Will you participate?  Even if you are late to starting, that’s okay!  Start anyway.  And remember that there is no one way to observe this Novena.  But here’s one way.

GIVE SOME THOUGHT TO AN INTENTION.

Suggestions for an intentions:

  • the overturning of Traditionis custodes.
  • an increase of vocations to the priesthood.
  • the miraculous healing of a sick loved one.
  • conquering a principal fault.
  • the return of a fallen away Catholic through practice by confession and Communion.
  • that your bishop will be manifestly courageous and faithful.

Day 1:

O God, who by the Immaculate Conception of the Blessed Virgin Mary,  did prepare a worthy dwelling place for Your Son,  we beseech You that, as by the foreseen death of this, Your Son, You did preserve Her from all stain,  so too You would permit us, purified through Her intercession, to come unto You.

Through the same Lord Jesus Christ, Your Son, who lives and reigns with You in the unity of the Holy Spirit,  God, world without end.  Amen.

O most Holy Virgin, who was pleasing to the Lord and became His mother, immaculate in body and spirit, in faith and in love, look kindly on me as I implore your powerful intercession.
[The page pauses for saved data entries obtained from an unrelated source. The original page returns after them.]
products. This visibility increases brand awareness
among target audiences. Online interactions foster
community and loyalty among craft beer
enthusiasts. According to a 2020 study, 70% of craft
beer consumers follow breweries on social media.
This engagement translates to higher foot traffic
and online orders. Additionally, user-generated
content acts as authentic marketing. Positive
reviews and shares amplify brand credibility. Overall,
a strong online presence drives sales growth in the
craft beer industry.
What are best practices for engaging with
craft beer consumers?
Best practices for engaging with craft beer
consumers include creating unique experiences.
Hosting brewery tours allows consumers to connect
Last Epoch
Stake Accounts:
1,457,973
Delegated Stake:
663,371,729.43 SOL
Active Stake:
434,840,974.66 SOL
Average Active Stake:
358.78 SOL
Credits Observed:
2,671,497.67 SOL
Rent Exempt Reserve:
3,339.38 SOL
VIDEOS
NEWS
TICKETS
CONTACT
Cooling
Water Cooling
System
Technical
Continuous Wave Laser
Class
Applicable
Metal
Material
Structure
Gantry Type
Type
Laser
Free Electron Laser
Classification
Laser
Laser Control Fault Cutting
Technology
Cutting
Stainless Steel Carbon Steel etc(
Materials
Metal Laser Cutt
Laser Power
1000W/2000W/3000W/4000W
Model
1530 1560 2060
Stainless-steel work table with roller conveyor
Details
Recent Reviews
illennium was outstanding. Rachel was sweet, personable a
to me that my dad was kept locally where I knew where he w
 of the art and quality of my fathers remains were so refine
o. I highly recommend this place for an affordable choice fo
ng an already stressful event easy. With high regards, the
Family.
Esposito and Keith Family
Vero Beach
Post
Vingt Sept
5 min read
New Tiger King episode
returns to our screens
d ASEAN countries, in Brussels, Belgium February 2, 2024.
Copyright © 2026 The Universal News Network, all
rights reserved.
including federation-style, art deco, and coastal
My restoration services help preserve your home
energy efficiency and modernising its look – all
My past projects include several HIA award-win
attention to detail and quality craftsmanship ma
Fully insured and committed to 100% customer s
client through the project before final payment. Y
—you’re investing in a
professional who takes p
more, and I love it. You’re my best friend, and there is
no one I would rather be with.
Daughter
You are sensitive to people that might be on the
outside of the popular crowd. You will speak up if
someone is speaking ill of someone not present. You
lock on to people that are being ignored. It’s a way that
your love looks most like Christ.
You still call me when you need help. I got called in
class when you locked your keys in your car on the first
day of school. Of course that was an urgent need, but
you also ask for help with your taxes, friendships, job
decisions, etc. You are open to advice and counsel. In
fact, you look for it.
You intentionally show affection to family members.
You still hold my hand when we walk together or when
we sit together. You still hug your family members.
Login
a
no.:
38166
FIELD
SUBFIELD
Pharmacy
O most Holy Mother, who by your blessed Immaculate Conception, from the first moment of your conception did crush the head of the enemy, receive our prayers as we implore you to present at the throne of God the favor we now request…

(State your intention here… )

O Mary of the Immaculate Conception, Mother of Christ, you had influence with your Divine Son while upon this earth; you have the same influence now in heaven. Pray for us and obtain for us from him the granting of my petition if it be the Divine Will.  Amen.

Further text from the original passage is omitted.